A fastener comprising a shaft having a first end and a second end, the fastener comprising a head at a first end of the shaft, the shaft defining either a radially extending recess between the first and second ends and/or a head with regions having different radii of curvature.

Description

The present invention is concerned with a fastener. More specifically, the present invention is concerned with a mechanical fastener for attaching adjacent, parallel composite panel sections in an aircraft structure.

Fuselage and wing structures of commercial and military aircraft can be built from sheet composite components joined with fasteners. The panels are overlapped and a fastener passed through aligned bores in the components. Such fasteners generally comprise a shaft terminating in a head. At the opposite end of the shaft to the head there is provided a threaded portion. Once the fastener has been passed through both panels such that the head abuts one panel, the nut is engaged with the thread to clamp the panels together. The fastener is usually subjected to a tensile preload introduced during the tightening process.

Some fasteners may be countersunk—that is a recess may be provided in one panel around the bore to receive the head, such that the top of the head is flush with the panel. This makes a more compact and aesthetically pleasing assembly.

In an aircraft environment, there is a significant amount of load that is transferred through the panels via the fasteners. Vibration and expansion and contraction of components due to temperature variations during the flight are typical environmental conditions to which an aircraft structure is subjected. As such, one of the most common failure modes of mechanical fasteners is fatigue. In order to minimise fatigue damage, and thereby extend service intervals, fasteners are generally designed in order to minimise the peak stresses thereon when subjected to known load cases representing in-service use of fastened structures

It is desirable to subject fasteners joining two adjacent panel sections to a high axial tensile load (i.e. a tensile pre-load), to encourage frictional forces between the panels to retain them in position. Loads to be passed between the panels will then be transferred through friction rather than via the bearing load (i.e. fastener shear).

A problem with fastening composite panels in this environment is that the composite material adjacent the fastener can wear with repeated cycling (which does not tend to occur as quickly with metallic materials). The preload can thereby be reduced, allowing more relative panel movement and exacerbating the problem. Hole clearages can develop which may result in point loads on the fastener, and in the fastener being placed in bending within the panel bores.

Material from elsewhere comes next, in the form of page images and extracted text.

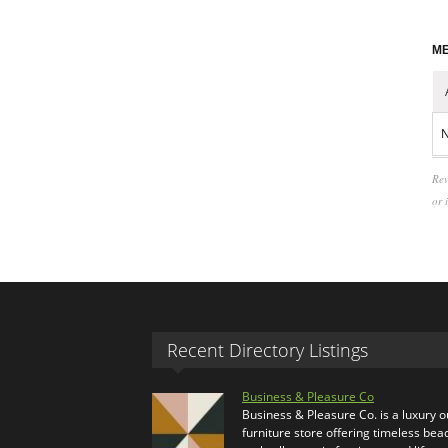
ME
N
Rev
or 
Recent Directory Listings
Business & Pleasure Co
Business & Pleasure Co. is a luxury 
furniture store offering timeless bea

Despite the aforementioned advantages of countersunk fasteners, it is known that countersunk joining is generally weaker than traditional joining with protruding head fasteners.

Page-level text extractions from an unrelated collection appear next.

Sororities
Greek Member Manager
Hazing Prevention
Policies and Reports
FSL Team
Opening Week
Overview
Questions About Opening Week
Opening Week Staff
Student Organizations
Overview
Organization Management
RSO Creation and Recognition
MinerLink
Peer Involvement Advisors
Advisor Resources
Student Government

Turning to FIG. 1 of the appended drawings, a first panel 10 having a first surface 11 and a second surface 13. The first panel is constructed from a composite material. A second panel 20 has a first surface 15 and a second surface 17. The panels 10, 20 are joined by a known countersunk fastener 30. The fastener 30 comprises a shaft 32 having a threaded portion 34 at one end and a head 36 at a second end which engages with a countersunk bore 12 in the first panel 10. A nut 42 is threaded onto the threaded portion 34 to clamp the panels 10, 22 between the head 36 and the nut 42.

Turning to FIG. 1a, the bore 12 has become worn over time and as such the fastener 30 has some freedom of movement within the bore 12. Due to this freedom of movement, the fastener 30 undergoes bending under load and as such peak stresses are experienced in the region 38 proximate where the head 36 meets the shaft 32. These peak stresses in the region 38 can result in fatigue failure, for example along a fault line 40.

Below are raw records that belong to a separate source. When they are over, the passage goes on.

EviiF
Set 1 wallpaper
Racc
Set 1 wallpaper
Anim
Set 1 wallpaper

It is an aim of the present invention to overcome or at least alleviate this problem.

According to a first aspect of the invention there is provided an aircraft structural panel fastener comprising a shaft having a first end and a second end, the fastener comprising a head at a first end of the shaft, the shaft defining a radially extending recess between the first and second ends. Preferably the fastener is installed in n aircraft assembly comprising:

• • a first panel having a first bore;
  • a second panel having a second bore aligned with the first bore;
  • in which at least one of the first and second panels is constructed from a composite material;
  • the fastener extending at least partially through the first and second bores.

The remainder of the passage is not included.